Community Mental Health Nurse

Support adults with serious and enduring mental illness to live well in the community as an NMC-registered Community Psychiatric Nurse (CPN) working in NHS community mental health teams at Band 5–7.

Physical demand

Low

People contact

High

Time to entry

BNursing (Mental Health field) 3 years; Nursing degree apprenticeship available; some NHS trusts offer preceptorship directly into CMHT at Band 5 for newly qualified RMNs

Typical qualification

Registered Nurse (Mental Health field) — RMN — via BNursing (Mental Health field, 3 years) or Nursing degree apprenticeship; NMC registration required. Post-registration CPD in CBT-informed approaches, risk assessment, CPA coordination, and leadership commonly expected at Band 6–7. V300 prescribing increasingly valued.

Self-employment

possible

regulated
high human contact
emotionally demanding
future resilient

What you do

Community Mental Health Nurses (CMHNs), also known as Community Psychiatric Nurses (CPNs), are NMC-registered nurses who provide specialist mental health nursing support to adults living in the community with serious mental illness — schizophrenia, bipolar affective disorder, personality disorders, severe depression, and complex trauma. Working in NHS community mental health teams (CMHTs), early intervention in psychosis (EIP) teams, crisis resolution and home treatment teams (CRHTs), or assertive outreach teams, you carry a caseload of people with ongoing mental health needs.

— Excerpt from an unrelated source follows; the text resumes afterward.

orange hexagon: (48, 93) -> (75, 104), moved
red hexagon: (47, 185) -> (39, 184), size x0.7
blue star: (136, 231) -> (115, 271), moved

Your work involves regular home visits and clinic-based appointments to monitor mental state, review medication (including supporting depot antipsychotic administration), assess risk (self-harm, suicide, harm to others, self-neglect), and work collaboratively with service users on their recovery goals. You act as care coordinator for people on the Care Programme Approach (CPA), facilitating MDT reviews, liaising with GPs, social workers, psychiatrists, occupational therapists, and housing services, and writing care plans that reflect the individual's wishes. CMHNs may also undertake brief psychological interventions — CBT-informed approaches, motivational interviewing, psychoeducation — and work with carers. Advanced CMHNs at Band 7 may hold nurse-led clinics, carry prescribing responsibilities (V300), and take lead clinical responsibility in the absence of medical staff.

Why this career is resilient

Community mental health nursing is a structural pillar of NHS mental health provision. NHS England's community mental health transformation programme has significantly expanded investment in community-based services, moving away from hospital-centred care and towards early intervention, crisis alternatives, and recovery-focused community support. This transformation requires an expanded and skilled CMHN workforce.

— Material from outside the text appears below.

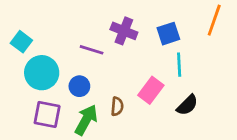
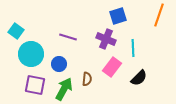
purple cross: (124, 31) -> (106, 39), moved
blue square: (168, 34) -> (118, 16), moved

Mental illness affects approximately one in four people in their lifetime, and serious mental illness creates long-term support needs that require sustained skilled nursing input. NMC registration, the specialist knowledge base — psychopathology, psychopharmacology, risk assessment, legal frameworks including the Mental Health Act 1983 (as amended 2007) — and the relational complexity of working with people with severe mental illness create a professional expertise that cannot be substituted. CMHNs are one of the most numerically significant groups in the NHS mental health workforce.

A typical day

Morning: caseload review and risk review with the CMHT duty coordinator — one client flagged overnight as having missed a depot appointment; contact made and home visit arranged. Three planned home visits: a mental state assessment and medication review for a client with chronic schizophrenia, a carer support meeting with the family of a client with bipolar disorder, and an initial CPA review for a client recently discharged from inpatient care. Afternoon: multidisciplinary team meeting — presenting three complex cases including a safeguarding concern. Complete SystmOne documentation and contact GP about a medication query. Brief supervision with the Band 7 team lead.


Routes in

Full-time college course

College

Study full-time at a further education college, usually for 1–2 years. You will need to fund yourself or apply for a student loan (available for Level 4+ courses).

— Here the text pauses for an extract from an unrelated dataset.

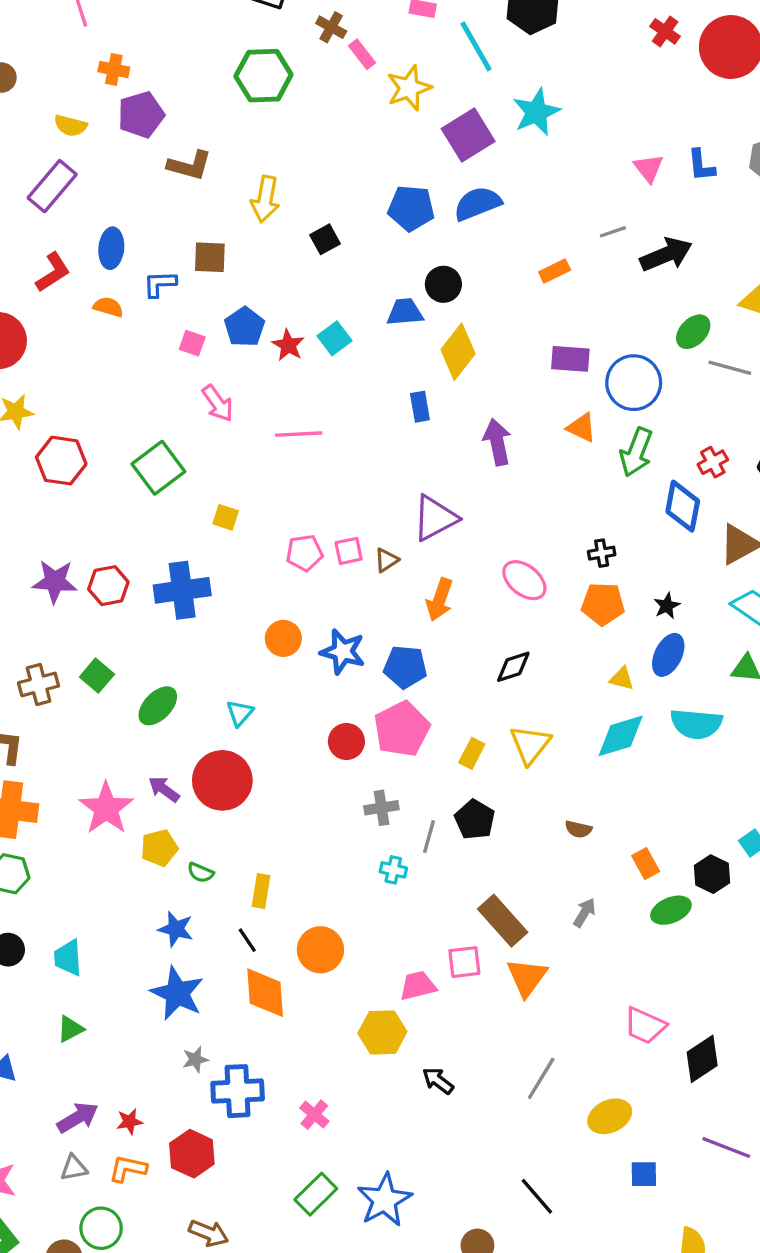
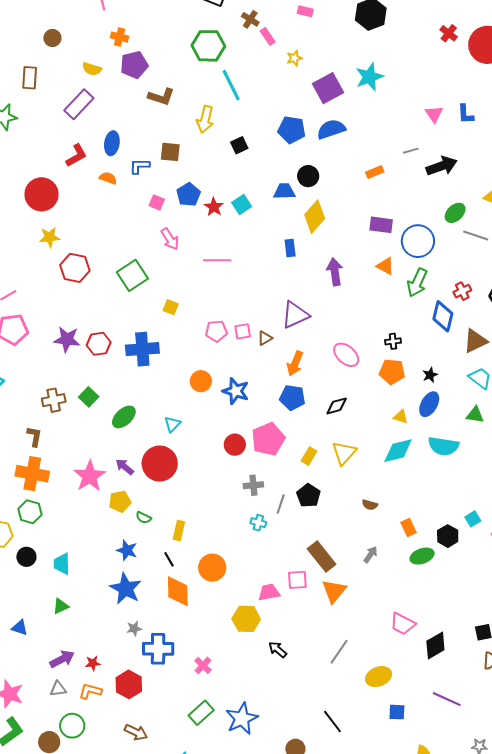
cyan line: (476, 46) -> (231, 85), moved
yellow star: (409, 88) -> (294, 58), size x0.6
blue pentagon: (405, 667) -> (292, 398), moved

Duration: 1–2 yearsQualification: Level 2, 3, or 4Funding: 16–18s: funded via government. Adults 19+: Advanced Learner Loan available for Level 3+ courses.

Employer-funded training

Employer training

Some employers — particularly the NHS, emergency services, and larger care providers — run their own funded training programmes. You apply for a job and train as you work.

Duration: VariesQualification: VariesFunding: Typically fully funded by the employer. May include a training contract.

Pay and costs

Earning potential: Band 5 (£29,970–£36,483) newly qualified RMN in CMHT. Band 6 (£37,338–£44,962) experienced CMHN or care coordinator. Band 7 (£46,148–£52,809) senior CMHN, nurse prescriber, or team lead.

Training costs: BNursing: standard tuition fees; NHS Learning Support Fund £5,000/year non-repayable grant available. Nursing degree apprenticeship: employer-funded. NMC annual registration fee — check NMC website.